Superfan: How Pop Culture Broke My Heart: A Memoir by Jen Sookfong Lee: This pop culture/ memoir wasn’t something I expected to love but I should have known better! Lee’s stories of how pop culture (movies, books, music, and more) kept her going when she was growing up, helped her focus was so familiar to me. As was her disillusionment as she grew up and struggled with how much of what she loved and considered “forever relationships” actually was reaffirming and/or creating biases and prejudices. The essays are funny, moving, smart and connected in ways that I think anyone could appreciate.
“I used pop culture … as a kind of glue to hold me together when I was hurtling through disaster.” - Jen Sookfong Lee
Who Gets Believed by Dina Nayeri: I loved Nayeri’s novel Refuge so I def wanted to read this non-fiction book around who gets believed, especially in refugee and asylum cases. I was pretty taken with how McKinsey and Harvard Business School folks are believed in even the most impossible situations (and trained on how to do this to raise money and talk to investors), when refugees and asylum seekers are not and in fact asked to prove and prove and jump through hoops over and over again in the process.
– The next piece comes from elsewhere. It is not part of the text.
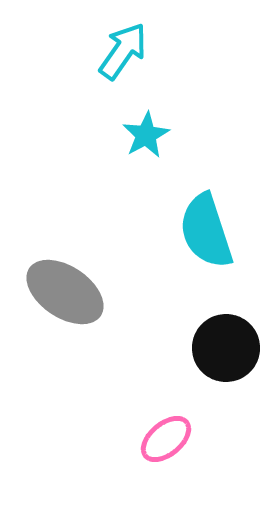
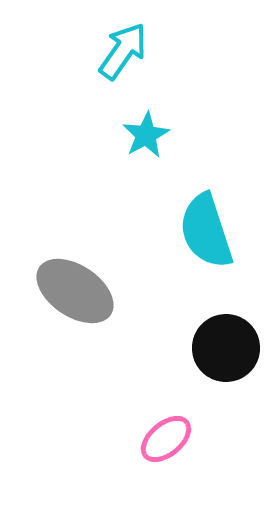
gray ellipse: moved 10 px right, 1 px up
Nayeri’s stories range from her church and who they believed had spoken to God or not to her family’s struggles with mental health and suicide to her time in business consulting and talking to asylum seekers.
POETRY
Above Ground by Clint Smith: Clint Smith is a wonderful and talented writer and poet, and observer of history and society. One of my favorite poems (see below) of recent memory is part of this collection: “When People Say ‘we have made it through worse before,’” was released in 2019 and spoke to me so deeply, I continue to return to it, especially as we continue to work for a more peaceful and equitable world - especially the line “I believe there is a better future to fight for, I simply accept that I may not live to see it.” I also highly recommend his non-fiction book How the Word is Passed: A Reckoning with the History of Slavery Across America and his YouTube all-age educational series, Crash Course: Black American History with Clint Smith for factual, contextual and easy to understand Black American History.
Promises of Gold by José Olivarez: A friend introduced me to Olivarez by gifting me his Citizen Illegal collection a few years ago and I’ve been a fan since. This new collection is wonderful, funny, and moving, and in my opinion, a love letter to the men in his life. Also the entire collection is printed in English and Spanish and the letter from the translator was amazing to read on its own.
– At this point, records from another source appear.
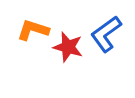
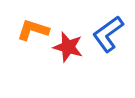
blue L-shape: moved 2 px right
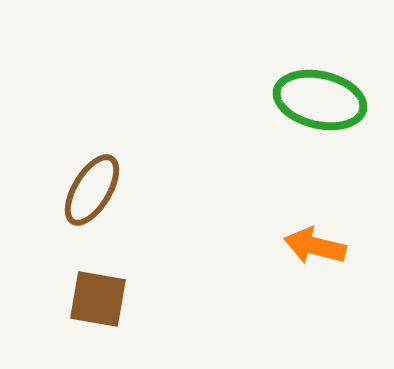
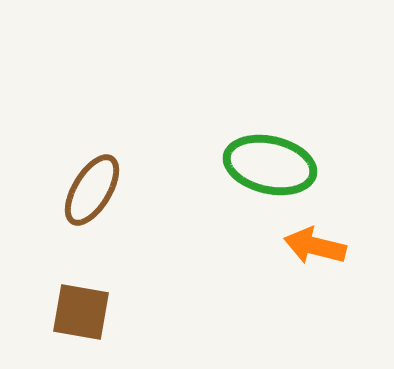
green ellipse: moved 50 px left, 65 px down
brown square: moved 17 px left, 13 px down
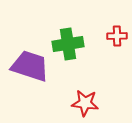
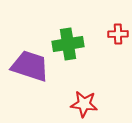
red cross: moved 1 px right, 2 px up
red star: moved 1 px left, 1 px down
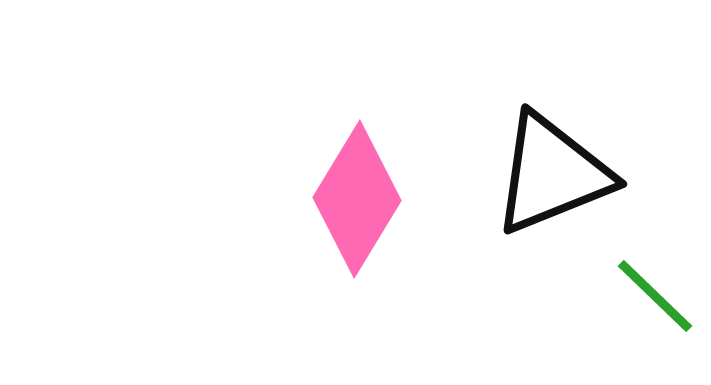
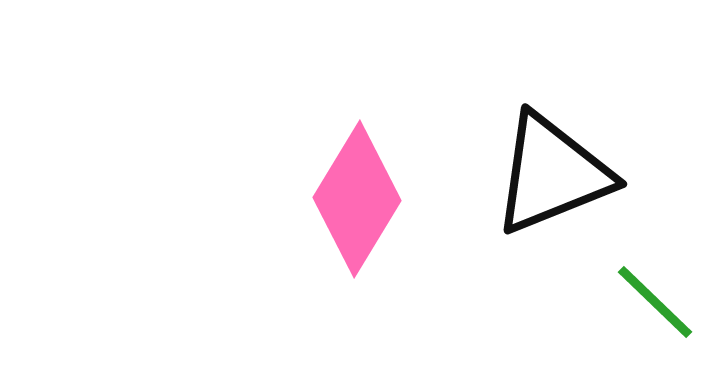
green line: moved 6 px down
Survival Takes a Wild Imagination: Poems by Fariha Róisín: Róisín is a writer and poet and this collection was quite striking to me. She has been a culture critic and is an artist herself, and her 2022 book, Who Is Wellness For?: An Examination of Wellness Culture and Who It Leaves Behind is now on my TBR list for 2024.
Things You May Find Hidden in My Ear: Poems from Gaza by Mosab Abu Toha: You may have heard of Toha recently as a Palestinian poet who was kidnapped by Israel forces, stripped and beaten while in detention as he tried to migrate with his family. This collection was very strong and I also encourage you to listen to his reflections on his detention.